Hello All,

Any advice would be gratefully received (I am running the windows version). Below is my out put after:

summary.seqs(fasta=merged.shhh.trim.unique.align, name=merged.shhh.trim.unique.names)

To my amateur eye this did not look quite right.

Start End NBases Ambigs Polymer NumSeqs
Minimum: 0 0 0 0 1 1
2.5%-tile: -1 -1 0 0 1 652
25%-tile: 1044 5443 1 0 1 6514
Median: 1044 5690 9 0 2 13027
75%-tile: 43116 43116 258 0 5 19540
97.5%-tile: 43116 43116 286 0 5 25401
Maximum: 43116 43116 302 0 7 26052
Mean: 17512.9 19618 122.419 0 2.9582

of unique seqs: 5405

total # of seqs: 26052

Especially when it came to the screen.seq command:

screen.seqs(fasta=merged.shhh.trim.unique.align, name=merged.shhh.trim.unique.names, group=merged.shhh.groups, start=yyy, optimize=end, criteria=95, processors=4)

I have no idea what number I would put into the start command underline and bolded above. As I mentioned the summary looks very wrong and may indicate an earlier problem.

If I carry on my merry way with the process after screen.seqs Mothur crashes at the step commend below

pre.cluster(fasta=merged.shhh.trim.unique.good.filter.unique.fasta, name=merged.shhh.trim.unique.good.filter.names, group=merged.shhh.good.groups, diffs=2)

I also receive this warning (abbreviated):

[ERROR]: HZ4HL4X04I7INC is in your name file and not in your groupfile, please correct.
[ERROR]: HZ4HL4X04JUMWS is in your name file and not in your groupfile, please correct.
[ERROR]: HZ4HL4X04I890X is in your name file and not in your groupfile, please correct.
[ERROR]: HZ4HL4X04J1X2H is in your name file and not in your groupfile, please correct.

/******************************************/
Running command: unique.seqs(fasta=merged.shhh.trim.unique.good.filter.unique.precluster.fasta, name=merged.shhh.trim.unique.good.filter.unique.precluster.names)
[ERROR]: merged.shhh.trim.unique.good.filter.unique.precluster.fasta is blank, aborting.
Using merged.shhh.trim.unique.good.filter.unique.fasta as input file for the fasta parameter.
[ERROR]: merged.shhh.trim.unique.good.filter.unique.precluster.names is blank, aborting.
/******************************************/

There is line after line after line of [ERROR]: XXXXXXXXXXX is in your name file and not in your groupfile, please correct.

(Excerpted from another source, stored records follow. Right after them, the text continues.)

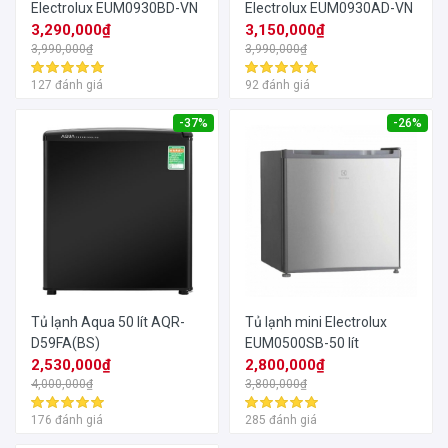
Electrolux EUM0930BD-VN
Electrolux EUM0930AD-VN
3,290,000₫
3,150,000₫
3,990,000₫
3,990,000₫
127 đánh giá
92 đánh giá
-37%
-26%
Tủ lạnh Aqua 50 lít AQR-
Tủ lạnh mini Electrolux
D59FA(BS)
EUM0500SB-50 lít
2,530,000₫
2,800,000₫
4,000,000₫
3,800,000₫
176 đánh giá
285 đánh giá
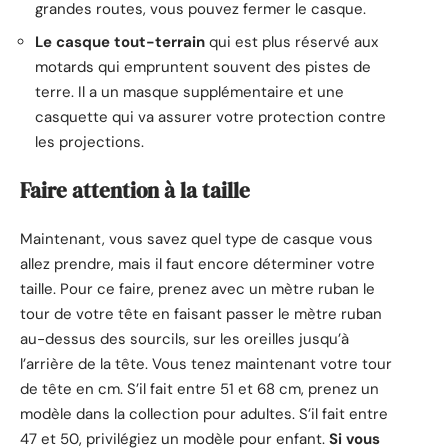
grandes routes, vous pouvez fermer le casque.
Le casque tout-terrain
qui est plus réservé aux
motards qui empruntent souvent des pistes de
terre. Il a un masque supplémentaire et une
casquette qui va assurer votre protection contre
les projections.
Faire attention à la taille
Maintenant, vous savez quel type de casque vous
allez prendre, mais il faut encore déterminer votre
taille. Pour ce faire, prenez avec un mètre ruban le
tour de votre tête en faisant passer le mètre ruban
au-dessus des sourcils, sur les oreilles jusqu’à
l’arrière de la tête. Vous tenez maintenant votre tour
de tête en cm. S’il fait entre 51 et 68 cm, prenez un
modèle dans la collection pour adultes. S’il fait entre
47 et 50, privilégiez un modèle pour enfant.
Si vous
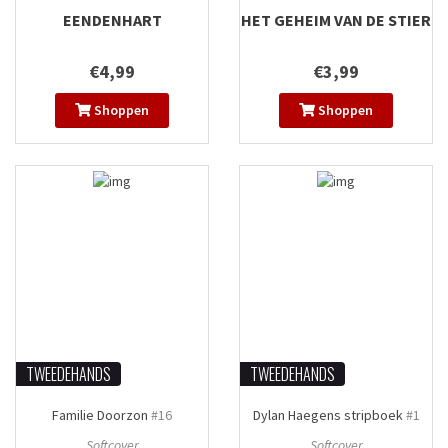
EENDENHART
HET GEHEIM VAN DE STIER
€4,99
€3,99
Shoppen
Shoppen
TWEEDEHANDS
TWEEDEHANDS
Familie Doorzon
#16
Dylan Haegens stripboek
#1
Softcover
Softcover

I suspect because of empty files.

Any advice wold be fantastic!

Thank you in advanced and forgive me if this has come across as gibberish!

C

What are you sequencing and which region are you targeting?

Thanks for the reply,

16S sequence V1-V3 from lung tissue.

Something to note a large amount of non-specific human sequence was returned. I am not sure if this would have an impact.

C

So the non-specific human DNA sequence would screw up your summary.seqs output after align.seqs since those reads won’t map to the proper region. I would use start=1044 and minlength=250 or end=5443.

As for the error about things that are missing, I suspect something weird might have happened in your merge step that caused some of the things to not merge correct.

Pat

Thank you Pat,

Yes, I see! Update is I have remerged and rerun and still get his message:

[ERROR]: Your name file contains 11879 valid sequences, and your groupfile contains 13898, please correct.
[ERROR]: process 0 only processed 1 of 4 groups assigned to it, quitting.

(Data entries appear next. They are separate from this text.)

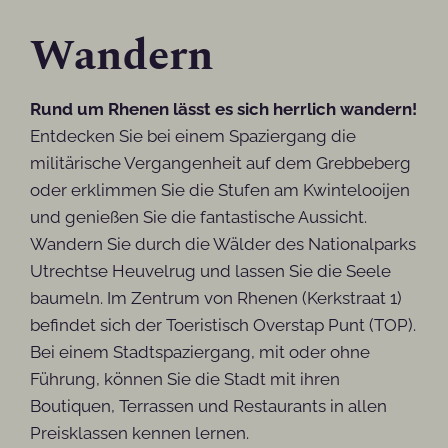
Wandern
Rund um Rhenen lässt es sich herrlich wandern!
Entdecken Sie bei einem Spaziergang die
militärische Vergangenheit auf dem Grebbeberg
oder erklimmen Sie die Stufen am Kwintelooijen
und genießen Sie die fantastische Aussicht.
Wandern Sie durch die Wälder des Nationalparks
Utrechtse Heuvelrug und lassen Sie die Seele
baumeln. Im Zentrum von Rhenen (Kerkstraat 1)
befindet sich der Toeristisch Overstap Punt (TOP).
Bei einem Stadtspaziergang, mit oder ohne
Führung, können Sie die Stadt mit ihren
Boutiquen, Terrassen und Restaurants in allen
Preisklassen kennen lernen.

/******************************************/
Running command: unique.seqs(fasta=merged.shhh.trim.unique.good.filter.unique.precluster.fasta, name=merged.shhh.trim.unique.good.filte
r.unique.precluster.names)
[ERROR]: merged.shhh.trim.unique.good.filter.unique.precluster.fasta is blank, aborting.
Using merged.shhh.trim.unique.good.filter.unique.fasta as input file for the fasta parameter.
[ERROR]: merged.shhh.trim.unique.good.filter.unique

Everything up to this point seems perfect.

Mothur usually works perfectly well for me, its just this once and of course when I need it fast!

C

how many sequences are in merged.shhh.groups?